Même si la Convention rebaptise la petite ville « Mont-Adour », dans une volonté de faire disparaître les connotations par trop religieuses de l'hagionyme, Saint-Sever ne souffre pas vraiment de la Révolution et devient même sous-préfecture jusqu'en 1926. Aujourd'hui, grâce à ce colloque international (8), la cité landaise reprend une place centrale au cœur d'un univers dont elle avait la première, dans sa mappemonde, esquissé les traits (9).
(1) Jean Cabanot, ancien professeur de Lettres classiques, chercheur au CNRS, spécialiste de sculpture romane, est co-auteur de la publication du cartulaire de Saint-Sever et du cartulaire de Dax. Il est à l'origine de nombreuses initiatives pour la promotion du patrimoine religieux dans les Landes.
(2) Charles Higounet (1911-1988) est un historien médiéviste. Professeur à l'Université de Bordeaux III de 1946 à 1979, il était correspondant de l'Institut. Spécialiste des bastides et de l'histoire de Bordeaux et du Sud-ouest, il a contribué à un Atlas historique des villes de France et s'est grandement attaché à la promotion de la géographie historique.
(3) Guillaume Sanche ou Guilhem Sanç (vers 950-996) a succédé à son frère à la tête de la Gascogne. Il aurait fondé l'abbatiale de Saint-Sever en remerciement de sa victoire sur les Normands.
(4) Le gascon cap, du latin caput, « tête », prend ici le sens de « capitale » de la Gascogne.
(5) Petit palais.
(6) On désigne sous le terme de Beatus de Saint-Sever une œuvre réalisée sous l'abbatiat de Grégoire de Montaner (1028-1072) dans le scriptorium de l'abbaye du Cap de Gasconha, par un moine nommé Stephanus Garsia. Ce manuscrit orné de magnifiques enluminures, déposé à la Bibliothèque nationale sous le numéro 8878, est communément appelé Beatus en souvenir du moine éponyme de Liebana, dans les Asturies, qui réalisa, en 786, la première transcription de l'Apocalypse de saint Jean.
L'ensemble de l'œuvre présente non seulement l'Apocalypse écrite par saint Jean de Patmos, mais aussi les évangiles, la généalogie du Christ et le Livre de Daniel. C'est le seul Beatus français sur les vingt-quatre copies réalisées dans les monastères du nord de la péninsule ibérique, ce qui témoigne du dynamisme intellectuel de la petite cité chalossaise, largement ouverte aux cultures étrangères, copte, islamique et irlandaise en particulier.

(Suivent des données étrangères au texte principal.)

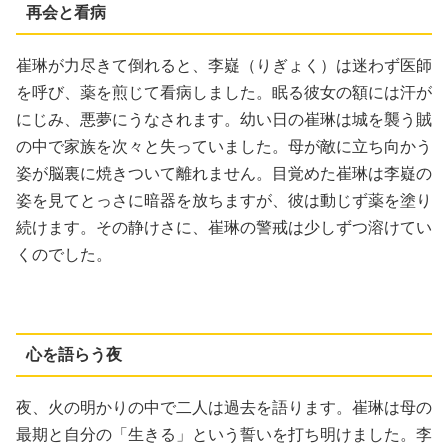
再会と看病
崔琳が力尽きて倒れると、李嶷（りぎょく）は迷わず医師
を呼び、薬を煎じて看病しました。眠る彼女の額には汗が
にじみ、悪夢にうなされます。幼い日の崔琳は城を襲う賊
の中で家族を次々と失っていました。母が敵に立ち向かう
姿が脳裏に焼きついて離れません。目覚めた崔琳は李嶷の
姿を見てとっさに暗器を放ちますが、彼は動じず薬を塗り
続けます。その静けさに、崔琳の警戒は少しずつ溶けてい
くのでした。
心を語らう夜
夜、火の明かりの中で二人は過去を語ります。崔琳は母の
最期と自分の「生きる」という誓いを打ち明けました。李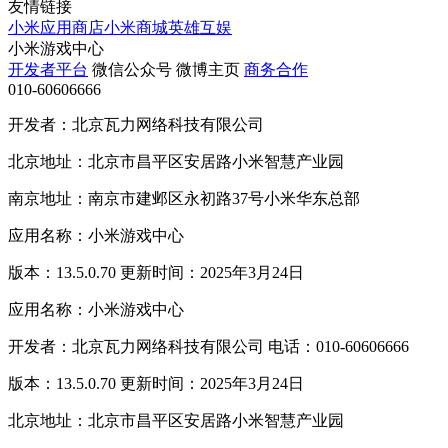
友情链接
小米应用商店
小米商城
英雄互娱
小米游戏中心
开发者平台
微信公众号
微博主页
商务合作
010-60606666
开发者：北京瓦力网络科技有限公司
北京地址：北京市昌平区安居路小米智慧产业园
南京地址：南京市建邺区永初路37号小米华东总部
应用名称：小米游戏中心
版本：13.5.0.70 更新时间：2025年3月24日
应用名称：小米游戏中心
开发者：北京瓦力网络科技有限公司 电话：010-60606666
版本：13.5.0.70 更新时间：2025年3月24日
北京地址：北京市昌平区安居路小米智慧产业园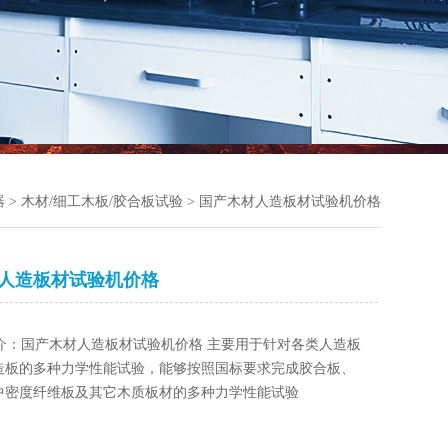
器
>
木材/细工木板/胶合板试验
> 国产木材人造板材试验机价格
人造板材试验机价格
介：国产木材人造板材试验机价格 主要用于针对各类人造板
造板的多种力学性能试验，能够按照国标要求完成胶合板、
中密度纤维板及其它木质板材的多种力学性能试验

(7) Le cartulaire de Saint-Sever fut sauvé du sac de l'abbaye par l'un des deux frères de Sourdis, alors archevêque de Bordeaux, et fut publié en 1876 sous le titre Historiae monasterii Sancti Severi, trois ans après la publication par Paul Raymond du Cartulaire de Saint-Jean de Sorde. Mais il faut attendre 2004 pour bénéficier de la traduction du Livre rouge de la cathédrale de Dax (Liber rubeus), réalisée par Jean Cabanot et Georges Pon.
(8) Jean Cabanot dir., Saint-Sever, Millénaire de l'abbaye, Colloque international, 25, 26 et 27 mai 1985, 348 p., ill., Mont-de-Marsan, 1985.
La mappemonde du Beatus de Saint-Sever est la première représentation « globale » du monde ; elle représente la carte de l'évangélisation des nations de la Terre par les apôtres.